Quebec seeks $409M from MM&A in Lac-Mégantic rail disaster
Government seeks expenses incurred and still to come from rail company responsible for deadly derailment
The Quebec government is adding its name to a list of creditors seeking money from the insolvent railway company at the heart of the Lac-Mégantic train disaster.
The government said Monday that it is seeking $409 million from the Montreal, Maine & Atlantic Railway for expenses incurred and yet to come that stem from the tragedy.
The justice ministry said it filed a claim on June 13. In it, the government said it has already spent $126 million in public funds and suggests that future costs relating to the rebuilding of Lac-Mégantic could be in excess of $283 million.

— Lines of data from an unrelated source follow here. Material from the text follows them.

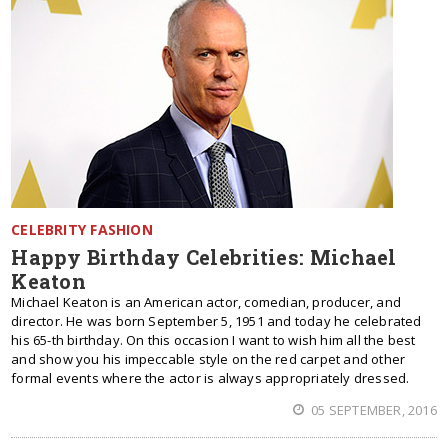
CELEBRITY FASHION
Happy Birthday Celebrities: Michael
Keaton
Michael Keaton is an American actor, comedian, producer, and
director. He was born September 5, 1951 and today he celebrated
his 65-th birthday. On this occasion I want to wish him all the best
and show you his impeccable style on the red carpet and other
formal events where the actor is always appropriately dressed.
05 SEPTEMBER, 2016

The government warned the latter amount could change depending on how much is actually spent.
Forty-seven people were killed after a runaway train hauling tanker cars loaded with volatile crude oil broke loose and careened into the town, derailing and triggering a series of explosions in the early morning hours of July 6.
A large swath of the community's downtown was destroyed.
Three employees and the insolvent company itself have been charged criminally in the case.
Quebec Justice Minister Stéphanie Vallée said in a statement the government is exercising its right to recoup taxpayer money, but it also believes that the first people to be paid in the process should be the citizens of Lac-Mégantic themselves.
"We must act responsibly and take all legal options available to us to recover the maximum (amount)," Vallée said, adding an agreement with those responsible is the most favourable outcome.
"If those responsible for the disaster, some of (whom) have very substantial financial resources, proposed an arrangement to creditors, the government could then rely (on it) without penalizing those affected and in the interests of Quebecers who defrayed the costs through their taxes."
In the event the total funds accessible are the $25 million in insurance money available to the MM&A, the government has already promised those affected in Lac-Mégantic will be the sole beneficiaries, Vallée said.